Information about the poet
.William Shakespeare was born in Stratford-on-Avon on 23rd April, 1564. He was a very intelligent kid as observed from her initial childhood years. He attended King Edward IV Grammar School where he developed comprehension in Latin and Greek languages. He married his wife, Hathaway when he was only 18 years old. History states that the woman was a little bit older than Shakespeare. She was approximately eight years older than Shakespeare but they were love-bound.
Shakespeare’s acting talent fully exploded in 1594 when he joined a group known as Lord Chamberlain’s Company. He performed many roles as one of the group’s actors. His prominence enabled him to contribute to the construction of a playhouse. He continued with his acting career and poem writing profession for a very long period of time. Additionally, he wrote many sonnets to a beloved friend and about a "dark lady" with whom he fell in love. His love life might have contributed greatly to the motivation he possesses and the passion of writing love-based sonnets. It is the passion he had for comedies, drama, and love that motivated him to write "My Mistress' Eyes are nothing like the Sun.”
Analysis of the Sonnet
There are various elements of poetry that poets consider in writing their poems. These poetry elements impact on the appearance, meaning, and readability score of a poem. The most commonly used elements in poetry include persona, tone, rhythm, rhyme, alliteration, assonance, consonance, stanza, poetic syntax, metaphor, simile, personification, and symbolism. Most poems contain at least one of these elements. However, some poets use all of them in one piece of poem.
Persona: the persona in this poem is the mistress whose parts are being compared to other things such as the sun, music, roses, and coral. She is the woman Shakespeare describes as imperfect but can’t deny that he loves her so that much.
Tone: the tone of the poem has contentment and realism in it. Shakespeare finds numerous imperfections in his mistress but does not leave her. This shows that people should concentrate on true love and not the obvious superficial beauty.
Rhyme: some of the rhyming words in the poem include: sun and dun; red and head; white and delight; cheeks and reeks; know and go; sound and ground; compare and rare. The rhyme scheme of this sonnet is in the form a, b, a, b, c, d, c, d, e, f, e, f, g, g. The rhyme scheme of this sonnet is irregular apart from the last two lines i.e. rare and compare.
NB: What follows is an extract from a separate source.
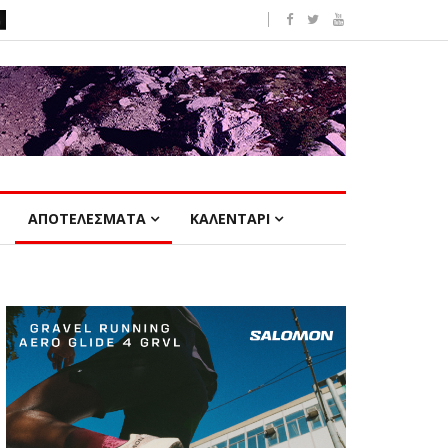
ΑΠΟΤΕΛΕΣΜΑΤΑ
ΚΑΛΕΝΤΑΡΙ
Rhythm: most of the lines in the poem are written in iambic pentameter. However, there is a difference in the stress displayed by the poet in the sonnet. For instance, the second last line contains 8 syllables only and the last line has 10 syllables. This is an indication of change in rhythm which is also proportional to the tone of the poet at the end of the poem.
Alliteration: alliteration is evident in various lines of the poem. Some of the alliterating words include: hairs and head; roses and red; music and more; grant and goddess. The alliteration enhances the reader’s interest while reading it. It also makes it memorable and beautiful.
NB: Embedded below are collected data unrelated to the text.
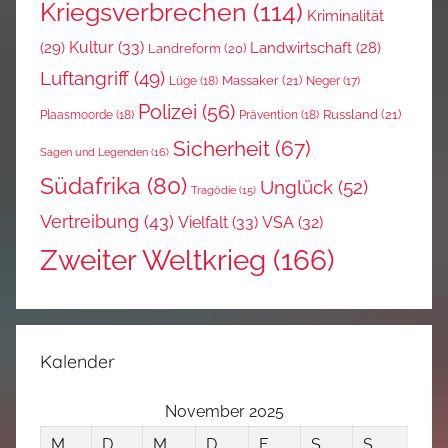
Kriegsverbrechen
(114)
Kriminalität
Kultur
(33)
(29)
Landwirtschaft
(28)
Landreform
(20)
Luftangriff
(49)
Massaker
(21)
Lüge
(18)
Neger
(17)
Polizei
(56)
Russland
(21)
Plaasmoorde
(18)
Prävention
(18)
Sicherheit
(67)
Sagen und Legenden
(16)
Südafrika
(80)
Unglück
(52)
Tragödie
(15)
Vertreibung
(43)
Vielfalt
(33)
VSA
(32)
Zweiter Weltkrieg
(166)
Kalender
November 2025
M
D
M
D
F
S
S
Assonance: assonance is the repetition of vowel sounds in close words in a poem. There are numerous elements of assonance in the poem. Some of the vowel sounds in the poem that indicate assonance include nothing and sun, than and her, wires and black, some and perfumes, and grant and never.
Consonance: this is similarity in sound patterns at the end of words. Consonance is evident in the poem. Some examples of consonance in the poem include sound and ground, and reeks and cheeks. Consonance resembles rhyme in such a way. However, rhyme encompasses all sounds while consonance considers vowels only.
Stanza: the poem has only one stanza comprised of 14 lines. The average number of syllables for the 14 lines is 10. This makes the poem to qualify as a tenet. The poem has a short stanza and hence making it easier to read and memorize. Additionally, poems with short stanzas or few stanzas are interesting to the reader.
Poetic syntax: Shakespeare is fond of using poetic syntax in his poems and plays. He breaks syntax of the grammar he uses in his works to come up with vocabulary that seems ambiguous to the reader. Some examples to illustrate the evidence of poetic syntax include "snow be white" instead of "snow is white." He also states that "but no such roses see I in her cheeks" instead of "but I don’t see such roses in her cheeks.”
Metaphor: Shakespeare ubiquitously uses metaphor in the poem to directly link two things while describing his mistress. A visible metaphor in the poem is "breasts are dun.”
Simile: similes are used in literature to compare two things. Shakespeare intensively uses similes to compare his mistress’ features to the earthly objects. In fact, there is a simile in the title of the poem i.e. "…..eyes are nothing like the sun." In this simile, Shakespeare is equating his mistress’ eyes to the sun. Another simile in the poem is "my love as rare." This statement means that the love ...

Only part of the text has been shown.